In the example above, there are 2 nodes associated with Beehive 1, while a single node is associated with Beehive 2. With all nodes, in this example, being administered by a single Beekeeper.

Note: the example above shows a single Beekeeper, but a second Beekeeper could have been used for administrative isolation.

Details & source code: https://github.com/waggle-sensor/waggle-beehive-v2

Beehive Infrastructure

Looking deeper into the Beehive infrastructure, it contains 2 main components:

software services such as the Edge Scheduler (ES), Lambda Triggers (LT), data APIs, and websites/portals
data storage systems such as the Data Repository (DR) and the Edge Code Repository (ECR)

Figure 3: Beehive High-level Architecture

The Beehive is the “command center” for interacting with the Waggle nodes at the edge. Hosting websites and interfaces allowing scientists to create science goals to run plugins at the edge & browse the data produced by those plugins.

Figure 4: Beehive Infrastructure Details

The software services and data storage systems are deployed within a kubernetes environment to allow for easy administration and to support running in a multiple server architecture, supporting redundancy and service replication.

While the services running within Beehive are many (both graphical and REST style API interfaces), the following is an outline of the most vital.

Data Repository (DR)

The Data Repository is the data store for housing all the edge produced plugin data. It consists of different storage technologies (i.e. influxdb) and techniques to store simple textual data (i.e. key-value pairs) in addition to large blobular data (i.e. audio, images, video). The Data Repository additionally has an API interface for easy access to this data.

The data store is a time-series database of key-value pairs with each entry containing metadata about how and when the data originated @ the edge. Included in this metadata is the data collection timestamp, plugin version used to collect the data, the node the plugin was run on, and the specific compute unit within the node that the plugin was running on.

{
    "timestamp":"2022-06-10T22:37:47.369013647Z",
    "name":"iio.in_temp_input",
    "value":25050,
    "meta":{
        "host":"0000dca632ed6d06.ws-rpi",
        "job":"sage",
        "node":"000048b02d35a97c",
        "plugin":"plugin-iio:0.6.0",
        "sensor":"bme680",
        "task":"iio-rpi",
        "vsn":"W08C"
    }
}

In the above example, the value of 25050 was collected @ 2022-06-10T22:37:47.369013647Z from the bme680 sensor on node 000048b02d35a97c via the plugin-iio:0.6.0 plugin.

Note: see the Access and use data site for more details and data access examples.

Details & source code: https://github.com/waggle-sensor/data-repository

Edge Scheduler (ES)

The Edge Scheduler is defined as the suite of services running in Beehive that facilitate running plugins @ the edge.

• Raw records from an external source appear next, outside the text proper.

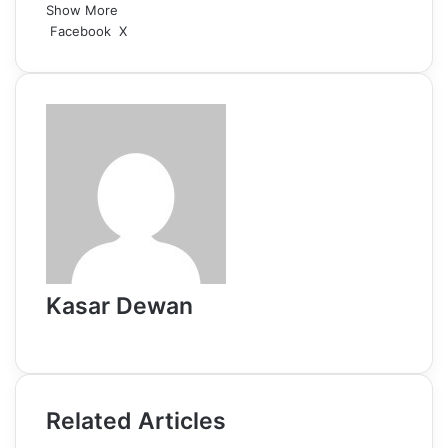
Show More
LinkedIn
Pinterest
Reddit
WhatsApp
Telegram
Viber
Share
Facebook
X
via
Email
Kasar Dewan
Website
Related Articles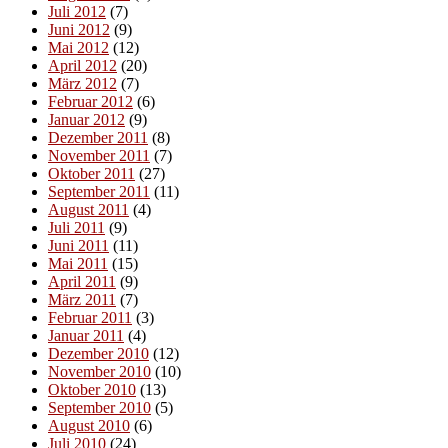
Juli 2012
(7)
Juni 2012
(9)
Mai 2012
(12)
April 2012
(20)
März 2012
(7)
Februar 2012
(6)
Januar 2012
(9)
Dezember 2011
(8)
November 2011
(7)
Oktober 2011
(27)
September 2011
(11)
August 2011
(4)
Juli 2011
(9)
Juni 2011
(11)
Mai 2011
(15)
April 2011
(9)
März 2011
(7)
Februar 2011
(3)
Januar 2011
(4)
Dezember 2010
(12)
November 2010
(10)
Oktober 2010
(13)
September 2010
(5)
August 2010
(6)
Juli 2010
(24)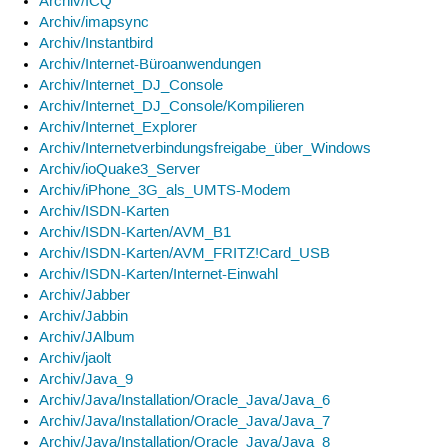
Archiv/ICQ
Archiv/imapsync
Archiv/Instantbird
Archiv/Internet-Büroanwendungen
Archiv/Internet_DJ_Console
Archiv/Internet_DJ_Console/Kompilieren
Archiv/Internet_Explorer
Archiv/Internetverbindungsfreigabe_über_Windows
Archiv/ioQuake3_Server
Archiv/iPhone_3G_als_UMTS-Modem
Archiv/ISDN-Karten
Archiv/ISDN-Karten/AVM_B1
Archiv/ISDN-Karten/AVM_FRITZ!Card_USB
Archiv/ISDN-Karten/Internet-Einwahl
Archiv/Jabber
Archiv/Jabbin
Archiv/JAlbum
Archiv/jaolt
Archiv/Java_9
Archiv/Java/Installation/Oracle_Java/Java_6
Archiv/Java/Installation/Oracle_Java/Java_7
Archiv/Java/Installation/Oracle_Java/Java_8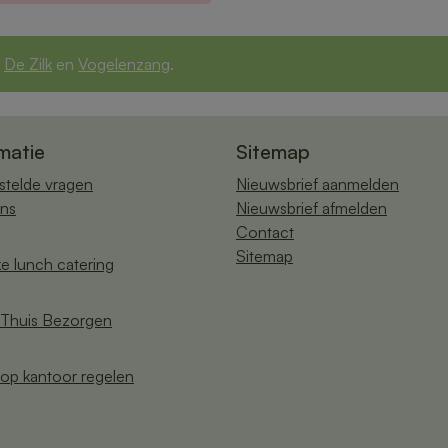
,
De Zilk
en
Vogelenzang
.
matie
Sitemap
stelde vragen
Nieuwsbrief aanmelden
ns
Nieuwsbrief afmelden
Contact
Sitemap
ke lunch catering
Thuis Bezorgen
op kantoor regelen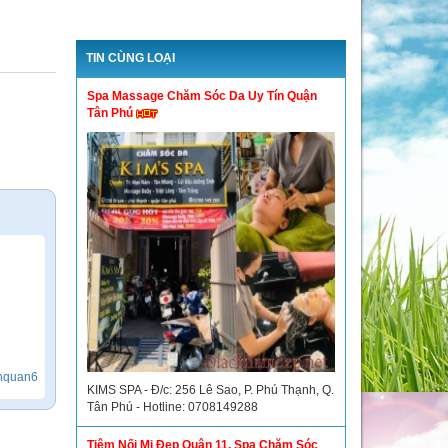
TIN CÙNG LOẠI
Spa Massage Chăm Sóc Da Uy Tín Quận
Tân Phú
inquan6
KIMS SPA - Đ/c: 256 Lê Sao, P. Phú Thạnh, Q.
Tân Phú - Hotline: 0708149288
Tiệm Nối Mi Đẹp Quận 11, Spa Chăm Sóc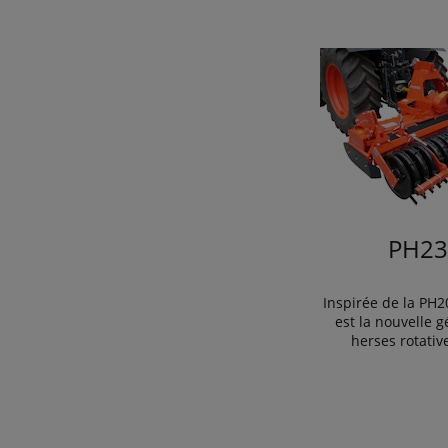
PH23
Inspirée de la PH2
est la nouvelle 
herses rotativ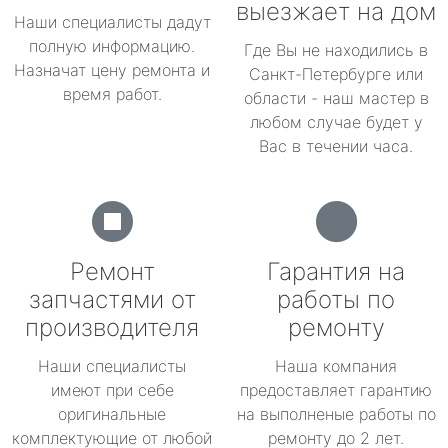
выезжает на дом
Наши специалисты дадут
полную информацию.
Где Вы не находились в
Назначат цену ремонта и
Санкт-Петербурге или
время работ.
области - наш мастер в
любом случае будет у
Вас в течении часа.
Ремонт
Гарантия на
запчастями от
работы по
производителя
ремонту
Наши специалисты
Наша компания
имеют при себе
предоставляет гарантию
оригинальные
на выполненые работы по
комплектующие от любой
ремонту до 2 лет.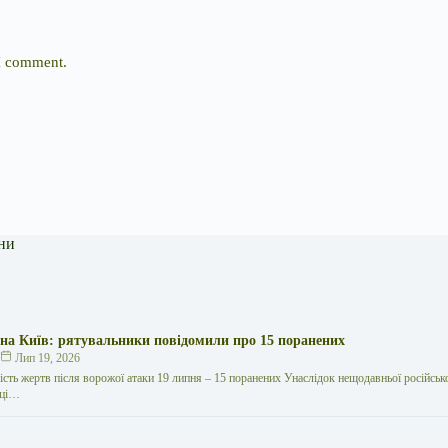
 I comment.
ни
 на Київ: рятувальники повідомили про 15 поранених
к
Лип 19, 2026
кість жертв після ворожої атаки 19 липня – 15 поранених Унаслідок нещодавньої російської
иці…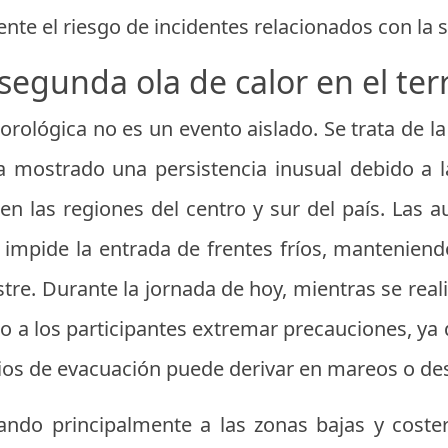
ente el riesgo de incidentes relacionados con la s
segunda ola de calor en el terr
orológica no es un evento aislado. Se trata de l
a mostrado una persistencia inusual debido a 
 en las regiones del centro y sur del país. Las
impide la entrada de frentes fríos, manteniendo
stre. Durante la jornada de hoy, mientras se real
 a los participantes extremar precauciones, ya 
icios de evacuación puede derivar en mareos o de
ando principalmente a las zonas bajas y coste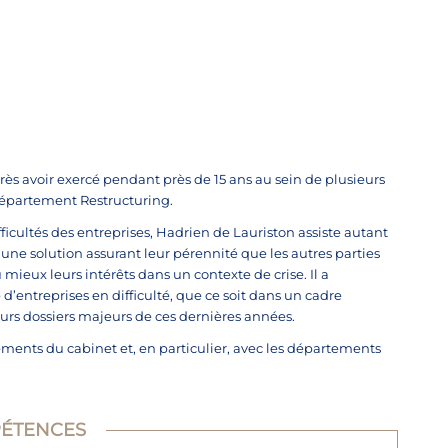
rès avoir exercé pendant près de 15 ans au sein de plusieurs
 département
Restructuring
.
ficultés des entreprises, Hadrien de Lauriston assiste autant
 une solution assurant leur pérennité que les autres parties
 mieux leurs intérêts dans un contexte de crise. Il a
entreprises en difficulté, que ce soit dans un cadre
ieurs dossiers majeurs de ces dernières années.
rtements du cabinet et, en particulier, avec les départements
ÉTENCES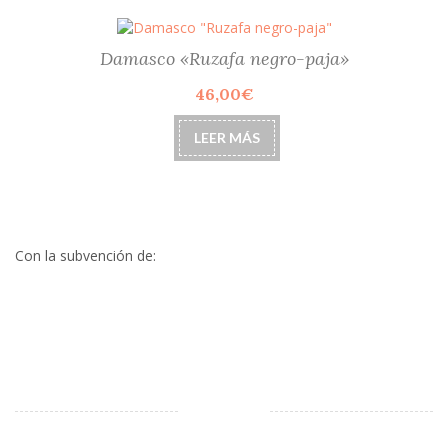
la
página
de
Damasco «Ruzafa negro-paja»
producto
46,00
€
LEER MÁS
Con la subvención de: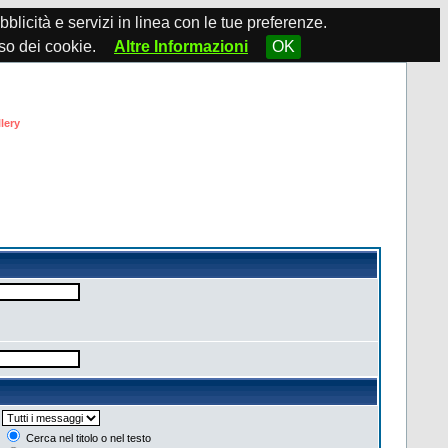
ubblicità e servizi in linea con le tue preferenze.
so dei cookie.
Altre Informazioni
OK
lery
Cerca nel titolo o nel testo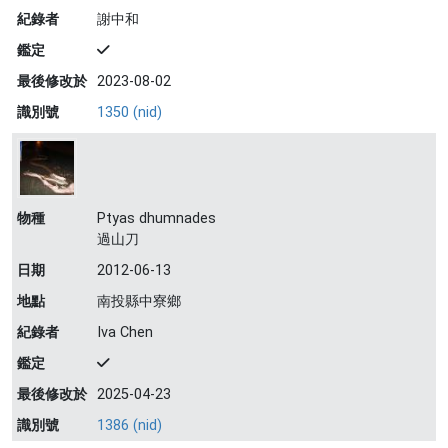
紀錄者
謝中和
鑑定
最後修改於
2023-08-02
識別號
1350 (nid)
物種
Ptyas dhumnades
過山刀
日期
2012-06-13
地點
南投縣中寮鄉
紀錄者
Iva Chen
鑑定
最後修改於
2025-04-23
識別號
1386 (nid)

Included here are user interfaces and APIs for scientists to create and manage their science goals. The Edge Scheduler continuously analyzes node workloads against all the science goals to determine how the science goals are deployed to the Beehive nodes. When it is determined that a node's science goals are to be updated, the Edge Scheduler interfaces with WES running on those nodes to update the node's local copy of the science goals. Essentially, the Edge Scheduler is the overseer of all the Beehive's nodes, deploying science goals to them to meet the scientists plugin execution objectives.

Details & source code: https://github.com/waggle-sensor/edge-scheduler

Edge Code Repository (ECR)

The Edge Code Repository is the "app store" that hosts all the tested and benchmarked edge plugins that can be deployed to the nodes. This is the interface allowing users to discover existing plugins (for potential inclusion in their science goals) in addition to submitting their own. At it's core, the ECR provides a verified and versioned repository of plugin Docker images that are pulled by the nodes when a plugin is to be downloaded as run-time component of a science goal.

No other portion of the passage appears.